A meteor from the annual Perseid meteor shower falls from space over ruins at Fort Churchill State Historic Park on Sunday, Aug. 12, 2012, in Silver Springs, Nev. (Kevin Clifford/AP)
A meteor from the annual Perseid meteor shower falls from space over ruins at Fort Churchill State Historic Park on Sunday, Aug. 12, 2012, in Silver Springs, Nev. (Kevin Clifford/AP)

The annual Perseid meteor shower will be most visible on Sunday and Monday.

The best visibility in North America will be between 1 a.m. and dawn Eastern time, weather permitting.

“You want to get somewhere where it’s dark — no street lights or porch lights in your view. No telescopes are needed. Just look up where it’s really dark in the sky, and let it happen,” veteran space reporter J. Kelly Beatty told Here & Now.

The meteors themselves are tiny — about the size of Grape-Nuts, Beatty said.

“These are little bits that enter the Earth’s atmosphere, burn up 50 miles up and create a brief streak of light. If you’ve a really dark place like in Maine, you might see one a minute. Maybe one every two minutes.

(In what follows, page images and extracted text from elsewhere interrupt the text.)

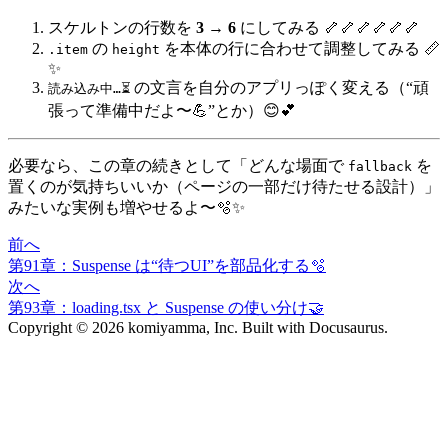
スケルトンの行数を
3 → 6
にしてみる 🦴🦴🦴🦴🦴🦴
の
を本体の行に合わせて調整してみる 📏
.item
height
✨
の文言を自分のアプリっぽく変える（“頑
読み込み中…⏳
張って準備中だよ〜💪”とか）😊💕
必要なら、この章の続きとして「どんな場面で
を
fallback
置くのが気持ちいいか（ページの一部だけ待たせる設計）」
みたいな実例も増やせるよ〜🫧✨
前へ
第91章：Suspense は“待つUI”を部品化する🫧
次へ
第93章：loading.tsx と Suspense の使い分け🤝
Copyright © 2026 komiyamma, Inc. Built with Docusaurus.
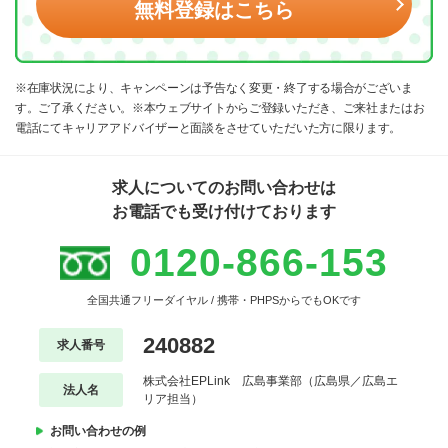
無料登録はこちら
※在庫状況により、キャンペーンは予告なく変更・終了する場合がございま
す。ご了承ください。※本ウェブサイトからご登録いただき、ご来社またはお
電話にてキャリアアドバイザーと面談をさせていただいた方に限ります。
求人についてのお問い合わせは
お電話でも受け付けております
0120-866-153
全国共通フリーダイヤル / 携帯・PHPSからでもOKです
240882
求人番号
株式会社EPLink 広島事業部（広島県／広島エ
法人名
リア担当）
お問い合わせの例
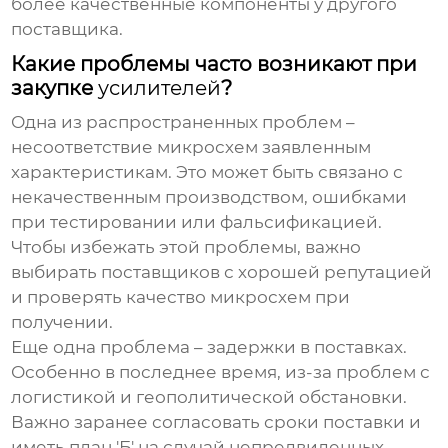
более качественные компоненты у другого
поставщика.
Какие проблемы часто возникают при
закупке
усилителей
?
Одна из распространенных проблем –
несоответствие микросхем заявленным
характеристикам. Это может быть связано с
некачественным производством, ошибками
при тестировании или фальсификацией.
Чтобы избежать этой проблемы, важно
выбирать поставщиков с хорошей репутацией
и проверять качество микросхем при
получении.
Еще одна проблема – задержки в поставках.
Особенно в последнее время, из-за проблем с
логистикой и геополитической обстановки.
Важно заранее согласовать сроки поставки и
иметь план 'Б' на случай непредвиденных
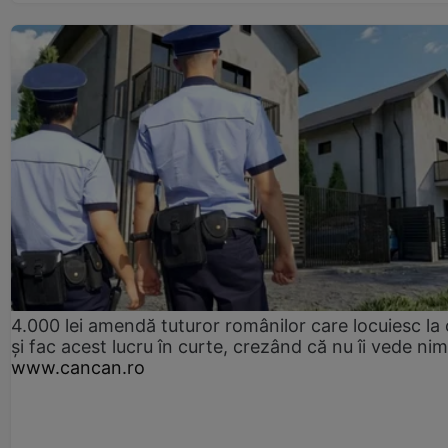
4.000 lei amendă tuturor românilor care locuiesc la
și fac acest lucru în curte, crezând că nu îi vede ni
www.cancan.ro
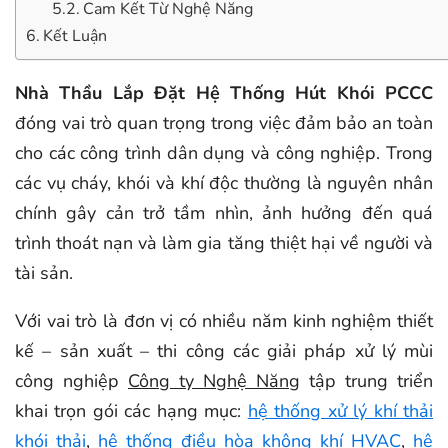
Cam Kết Từ Nghệ Năng
Kết Luận
Nhà Thầu Lắp Đặt Hệ Thống Hút Khói PCCC
đóng vai trò quan trọng trong việc đảm bảo an toàn
cho các công trình dân dụng và công nghiệp. Trong
các vụ cháy, khói và khí độc thường là nguyên nhân
chính gây cản trở tầm nhìn, ảnh hưởng đến quá
trình thoát nạn và làm gia tăng thiệt hại về người và
tài sản.
Với vai trò là đơn vị có nhiều năm kinh nghiệm thiết
kế – sản xuất – thi công các giải pháp xử lý mùi
công nghiệp
Công ty Nghệ Năng
tập trung triển
khai trọn gói các hạng mục:
hệ thống xử lý khí thải
khói thải
,
hệ thống điều hòa không khí HVAC
,
hệ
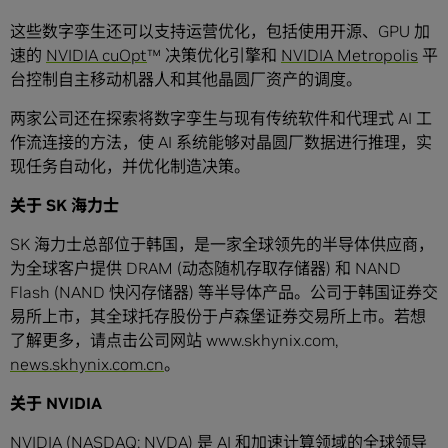
这些数字孪生还可以支持运营优化，包括使用开源、GPU 加
速的
NVIDIA cuOpt
™ 决策优化引擎和
NVIDIA Metropolis
平
台控制自主移动机器人和其他晶圆厂资产的调度。
两家公司还在探索将数字孪生与现有传统软件和代理式 AI 工
作流连接的方法，使 AI 系统能够对晶圆厂数据进行推理，实
现任务自动化，并优化制造决策。
关于 SK 海力士
SK 海力士总部位于韩国，是一家全球领先的半导体供应商，
为全球客户提供 DRAM (动态随机存取存储器) 和 NAND
Flash (NAND 快闪存储器) 等半导体产品。公司于韩国证券交
易所上市，其全球托存股份于卢森堡证券交易所上市。若想
了解更多，请点击公司网站 www.skhynix.com,
news.skhynix.com.cn
。
关于 NVIDIA
NVIDIA
(NASDAQ: NVDA) 是 AI 和加速计算领域的全球领导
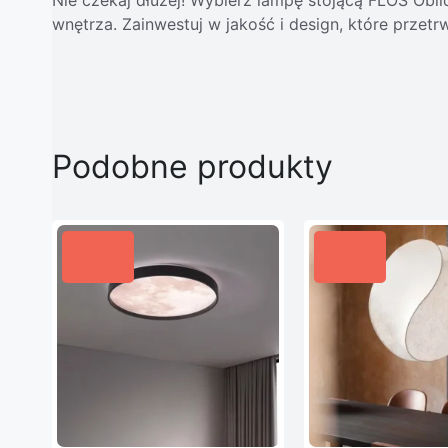
wnętrza. Zainwestuj w jakość i design, które przetr
Podobne produkty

And it will be a show that goes on all night long, beginning 9 or 10 o’clock but getting better as the hours go on before dawn,” he said.

Why are we seeing so many meteors right now?

“This comet is going around the sun in a long looping orbit, and every August — like clockwork — the Earth plows through the orbit of that comet. And that’s when we get peppered with these little things.”